# Your instructions
What is needed is an exact copy of the lines in the listing below, from the one with "(No reviews yet)" up to and including the one with "tactics to get", with no other lines.

# Source information
--

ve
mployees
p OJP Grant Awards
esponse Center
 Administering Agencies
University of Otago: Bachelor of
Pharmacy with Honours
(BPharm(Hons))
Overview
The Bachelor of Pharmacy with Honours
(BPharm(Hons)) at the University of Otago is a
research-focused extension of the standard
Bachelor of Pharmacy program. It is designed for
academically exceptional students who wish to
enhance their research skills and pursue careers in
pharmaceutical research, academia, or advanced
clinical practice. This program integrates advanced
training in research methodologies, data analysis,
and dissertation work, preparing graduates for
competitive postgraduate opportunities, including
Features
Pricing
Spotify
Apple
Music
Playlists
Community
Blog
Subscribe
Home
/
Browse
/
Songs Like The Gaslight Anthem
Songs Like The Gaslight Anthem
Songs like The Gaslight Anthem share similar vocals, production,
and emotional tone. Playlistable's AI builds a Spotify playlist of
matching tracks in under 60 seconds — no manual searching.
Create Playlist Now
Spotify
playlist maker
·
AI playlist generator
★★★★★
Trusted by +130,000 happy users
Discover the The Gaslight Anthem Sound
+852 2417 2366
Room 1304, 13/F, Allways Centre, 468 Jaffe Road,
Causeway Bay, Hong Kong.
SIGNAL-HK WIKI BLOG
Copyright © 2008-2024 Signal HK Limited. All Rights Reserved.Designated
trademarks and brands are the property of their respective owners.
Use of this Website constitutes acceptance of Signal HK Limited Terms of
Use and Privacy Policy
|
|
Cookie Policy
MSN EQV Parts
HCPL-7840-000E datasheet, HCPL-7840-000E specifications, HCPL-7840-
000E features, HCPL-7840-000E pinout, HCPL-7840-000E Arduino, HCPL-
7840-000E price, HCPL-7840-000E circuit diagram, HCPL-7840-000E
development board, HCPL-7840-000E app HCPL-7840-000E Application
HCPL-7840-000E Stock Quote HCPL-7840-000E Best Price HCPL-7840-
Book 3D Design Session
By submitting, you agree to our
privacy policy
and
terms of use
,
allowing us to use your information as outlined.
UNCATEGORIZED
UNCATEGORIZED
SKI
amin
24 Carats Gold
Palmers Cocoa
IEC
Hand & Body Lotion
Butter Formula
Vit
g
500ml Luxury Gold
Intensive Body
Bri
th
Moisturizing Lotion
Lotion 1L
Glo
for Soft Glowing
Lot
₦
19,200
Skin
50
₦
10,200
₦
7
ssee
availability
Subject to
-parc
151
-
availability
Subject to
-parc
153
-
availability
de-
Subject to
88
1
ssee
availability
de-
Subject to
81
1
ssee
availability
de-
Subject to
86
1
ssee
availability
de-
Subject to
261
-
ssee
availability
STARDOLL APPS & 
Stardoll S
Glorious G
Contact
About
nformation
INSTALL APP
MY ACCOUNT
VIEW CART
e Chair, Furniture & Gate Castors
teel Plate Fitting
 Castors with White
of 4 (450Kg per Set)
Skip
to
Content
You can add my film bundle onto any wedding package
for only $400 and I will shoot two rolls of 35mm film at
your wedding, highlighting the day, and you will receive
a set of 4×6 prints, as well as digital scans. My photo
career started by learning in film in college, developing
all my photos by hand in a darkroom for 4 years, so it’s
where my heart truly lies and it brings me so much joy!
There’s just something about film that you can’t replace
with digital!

--

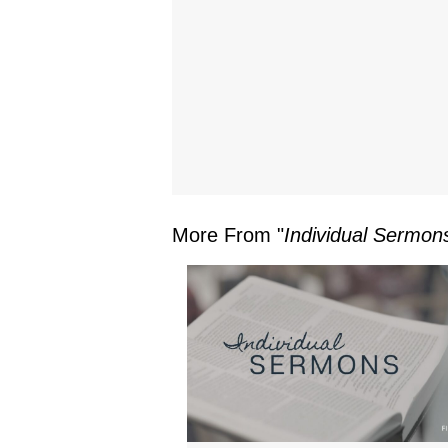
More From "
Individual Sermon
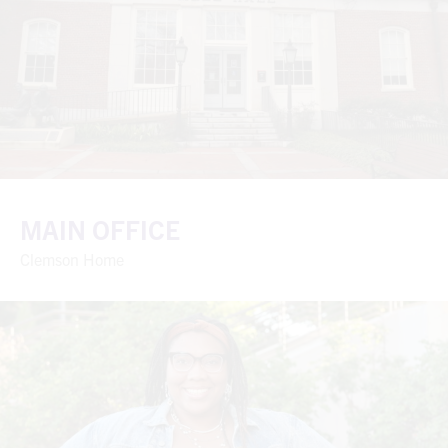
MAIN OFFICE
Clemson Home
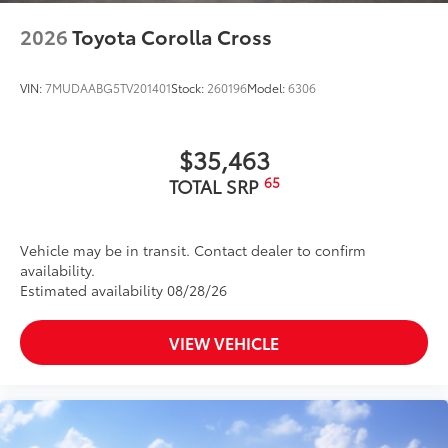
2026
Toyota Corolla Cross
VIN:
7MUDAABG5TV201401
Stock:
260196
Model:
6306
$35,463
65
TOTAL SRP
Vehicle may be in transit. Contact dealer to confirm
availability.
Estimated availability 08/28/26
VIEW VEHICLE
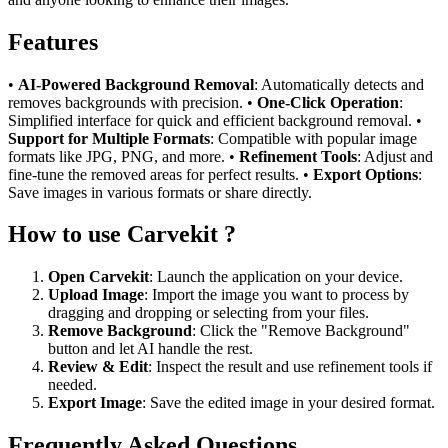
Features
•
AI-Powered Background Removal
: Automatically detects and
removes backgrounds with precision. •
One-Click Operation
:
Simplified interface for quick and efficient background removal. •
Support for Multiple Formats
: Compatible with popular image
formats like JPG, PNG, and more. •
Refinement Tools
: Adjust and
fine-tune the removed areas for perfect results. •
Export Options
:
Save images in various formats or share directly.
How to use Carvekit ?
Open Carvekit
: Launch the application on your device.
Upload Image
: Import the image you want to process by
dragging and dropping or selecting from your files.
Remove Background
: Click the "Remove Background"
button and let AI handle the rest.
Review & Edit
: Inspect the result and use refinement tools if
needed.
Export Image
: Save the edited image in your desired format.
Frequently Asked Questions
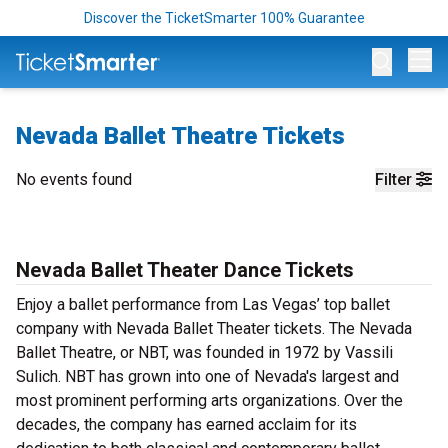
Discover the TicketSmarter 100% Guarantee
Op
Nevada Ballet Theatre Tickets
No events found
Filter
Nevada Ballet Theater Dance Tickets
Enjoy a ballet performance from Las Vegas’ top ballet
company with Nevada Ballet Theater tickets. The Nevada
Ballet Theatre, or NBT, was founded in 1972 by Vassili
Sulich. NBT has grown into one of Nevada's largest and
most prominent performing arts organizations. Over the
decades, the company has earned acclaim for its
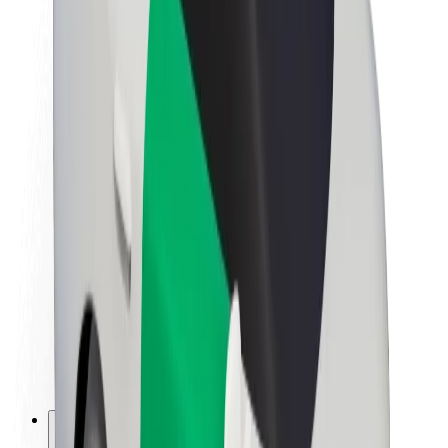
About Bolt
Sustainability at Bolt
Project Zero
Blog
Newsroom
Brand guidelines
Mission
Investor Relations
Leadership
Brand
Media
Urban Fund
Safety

--

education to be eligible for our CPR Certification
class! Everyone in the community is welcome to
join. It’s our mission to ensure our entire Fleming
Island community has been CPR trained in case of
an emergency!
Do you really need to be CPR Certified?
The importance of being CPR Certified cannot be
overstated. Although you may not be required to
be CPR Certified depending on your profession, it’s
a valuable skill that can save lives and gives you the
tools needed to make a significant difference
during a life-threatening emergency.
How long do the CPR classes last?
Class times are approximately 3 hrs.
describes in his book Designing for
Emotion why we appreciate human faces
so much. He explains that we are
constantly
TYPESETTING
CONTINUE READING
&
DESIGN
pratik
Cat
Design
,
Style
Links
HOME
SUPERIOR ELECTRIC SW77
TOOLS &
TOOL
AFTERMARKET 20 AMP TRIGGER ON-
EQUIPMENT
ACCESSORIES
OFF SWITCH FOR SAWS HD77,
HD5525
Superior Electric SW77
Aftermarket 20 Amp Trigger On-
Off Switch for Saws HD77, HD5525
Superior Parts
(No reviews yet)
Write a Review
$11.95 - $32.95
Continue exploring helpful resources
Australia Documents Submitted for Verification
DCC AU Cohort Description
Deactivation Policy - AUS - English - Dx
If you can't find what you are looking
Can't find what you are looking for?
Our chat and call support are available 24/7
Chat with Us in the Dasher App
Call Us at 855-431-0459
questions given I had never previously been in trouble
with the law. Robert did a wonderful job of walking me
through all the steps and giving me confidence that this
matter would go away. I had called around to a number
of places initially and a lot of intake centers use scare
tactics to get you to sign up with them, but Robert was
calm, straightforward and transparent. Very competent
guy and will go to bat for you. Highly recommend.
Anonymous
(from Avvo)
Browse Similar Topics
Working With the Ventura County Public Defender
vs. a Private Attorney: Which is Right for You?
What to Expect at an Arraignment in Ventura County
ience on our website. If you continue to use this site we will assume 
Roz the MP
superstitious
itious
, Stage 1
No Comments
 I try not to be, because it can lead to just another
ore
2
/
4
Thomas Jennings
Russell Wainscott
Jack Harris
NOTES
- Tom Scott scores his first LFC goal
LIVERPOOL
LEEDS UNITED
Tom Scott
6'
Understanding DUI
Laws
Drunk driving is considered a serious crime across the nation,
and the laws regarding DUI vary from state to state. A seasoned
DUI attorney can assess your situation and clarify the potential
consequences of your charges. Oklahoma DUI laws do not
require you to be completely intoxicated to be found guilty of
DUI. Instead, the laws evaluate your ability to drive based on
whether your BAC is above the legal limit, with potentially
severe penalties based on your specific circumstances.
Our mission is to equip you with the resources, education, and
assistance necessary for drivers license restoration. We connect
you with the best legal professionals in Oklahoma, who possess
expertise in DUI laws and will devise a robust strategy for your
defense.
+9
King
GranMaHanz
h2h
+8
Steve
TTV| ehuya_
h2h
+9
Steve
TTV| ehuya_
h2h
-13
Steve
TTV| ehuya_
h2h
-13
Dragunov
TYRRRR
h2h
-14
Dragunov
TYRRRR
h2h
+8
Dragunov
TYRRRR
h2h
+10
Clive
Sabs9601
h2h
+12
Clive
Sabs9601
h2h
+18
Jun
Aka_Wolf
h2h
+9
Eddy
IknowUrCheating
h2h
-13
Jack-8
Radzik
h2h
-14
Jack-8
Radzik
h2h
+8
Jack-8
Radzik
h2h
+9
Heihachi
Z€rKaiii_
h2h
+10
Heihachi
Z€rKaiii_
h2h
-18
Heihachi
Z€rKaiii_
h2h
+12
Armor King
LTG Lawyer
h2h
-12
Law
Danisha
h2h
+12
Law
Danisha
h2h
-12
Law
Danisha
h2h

--

# Expected output
(No reviews yet)
Write a Review
$11.95 - $32.95
Continue exploring helpful resources
Australia Documents Submitted for Verification
DCC AU Cohort Description
Deactivation Policy - AUS - English - Dx
If you can't find what you are looking
Can't find what you are looking for?
Our chat and call support are available 24/7
Chat with Us in the Dasher App
Call Us at 855-431-0459
questions given I had never previously been in trouble
with the law. Robert did a wonderful job of walking me
through all the steps and giving me confidence that this
matter would go away. I had called around to a number
of places initially and a lot of intake centers use scare
tactics to get you to sign up with them, but Robert was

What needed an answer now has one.